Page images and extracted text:
◆ ◆ ◆ ◆ ◆

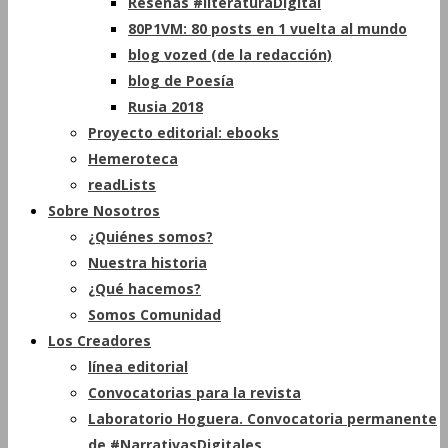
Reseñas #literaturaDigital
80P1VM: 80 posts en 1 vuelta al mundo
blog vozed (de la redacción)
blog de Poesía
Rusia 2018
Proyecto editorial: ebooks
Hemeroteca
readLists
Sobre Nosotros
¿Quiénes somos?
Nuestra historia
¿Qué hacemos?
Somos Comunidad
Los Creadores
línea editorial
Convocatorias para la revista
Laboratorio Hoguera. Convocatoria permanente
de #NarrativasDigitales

◆ ◆ ◆ ◆ ◆

= Task details =
Without including the pictures, copy all of the data exactly.

= Result below =
Reseñas #literaturaDigital
80P1VM: 80 posts en 1 vuelta al mundo
blog vozed (de la redacción)
blog de Poesía
Rusia 2018
Proyecto editorial: ebooks
Hemeroteca
readLists
Sobre Nosotros
¿Quiénes somos?
Nuestra historia
¿Qué hacemos?
Somos Comunidad
Los Creadores
línea editorial
Convocatorias para la revista
Laboratorio Hoguera. Convocatoria permanente
de #NarrativasDigitales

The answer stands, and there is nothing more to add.